**EXERCISE PROMPT**
Each line, starting at the one with "เชี่ยวชาญด้านเนื้อพรีเมียม เช่น Thagoon" and running to the end of the data below, is to be set down again exactly, both ends included; leave pictures out.

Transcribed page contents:

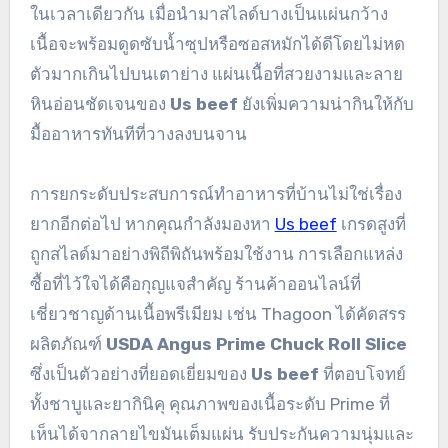
ในเวลาเดียวกัน เมื่อนำมาสไลด์บางเป็นแผ่นกว้าง
เนื้อจะพร้อมดูดซับน้ำซุปหรือซอสหมักได้ดีโดยไม่หด
ตัวมากเกินไปบนเตาย่าง แผ่นเนื้อที่สวยงามและลาย
หินอ่อนชัดเจนของ
Us beef
ยังเพิ่มความน่ากินให้กับ
มื้ออาหารทันทีที่วางลงบนจาน
การยกระดับประสบการณ์ทำอาหารที่บ้านไม่ใช่เรื่อง
ยากอีกต่อไป หากคุณกำลังมองหา
Us beef
เกรดสูงที่
ถูกสไลด์มาอย่างพิถีพิถันพร้อมใช้งาน การเลือกแหล่ง
ซื้อที่ไว้ใจได้คือกุญแจสำคัญ ร้านค้าออนไลน์ที่
เชี่ยวชาญด้านเนื้อพรีเมียม เช่น Thagoon ได้คัดสรร
ผลิตภัณฑ์
USDA Angus Prime Chuck Roll Slice
ซึ่งเป็นตัวอย่างที่ยอดเยี่ยมของ
Us beef
ที่ตอบโจทย์
ทั้งชาบูและยากินิคุ คุณภาพของเนื้อระดับ Prime ที่
เห็นได้จากลายไขมันเต็มแผ่น รับประกันความนุ่มและ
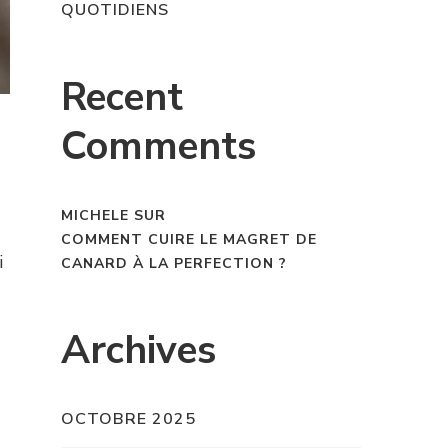
QUOTIDIENS
Recent
Comments
MICHELE
SUR
COMMENT CUIRE LE MAGRET DE
i
CANARD À LA PERFECTION ?
Archives
OCTOBRE 2025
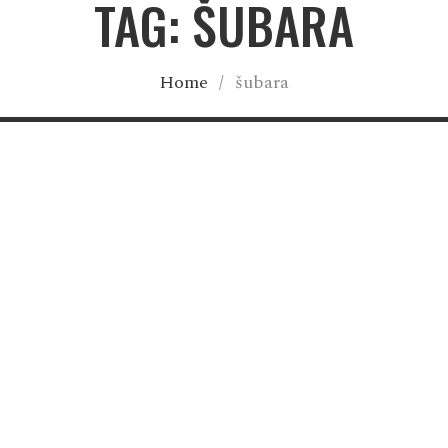
TAG: ŠUBARA
Home
/
šubara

**ANSWER TO THE EXERCISE**
เชี่ยวชาญด้านเนื้อพรีเมียม เช่น Thagoon ได้คัดสรร
ผลิตภัณฑ์
USDA Angus Prime Chuck Roll Slice
ซึ่งเป็นตัวอย่างที่ยอดเยี่ยมของ
Us beef
ที่ตอบโจทย์
ทั้งชาบูและยากินิคุ คุณภาพของเนื้อระดับ Prime ที่
เห็นได้จากลายไขมันเต็มแผ่น รับประกันความนุ่มและ
QUOTIDIENS
Recent
Comments
MICHELE
SUR
COMMENT CUIRE LE MAGRET DE
i
CANARD À LA PERFECTION ?
Archives
OCTOBRE 2025
TAG: ŠUBARA
Home
/
šubara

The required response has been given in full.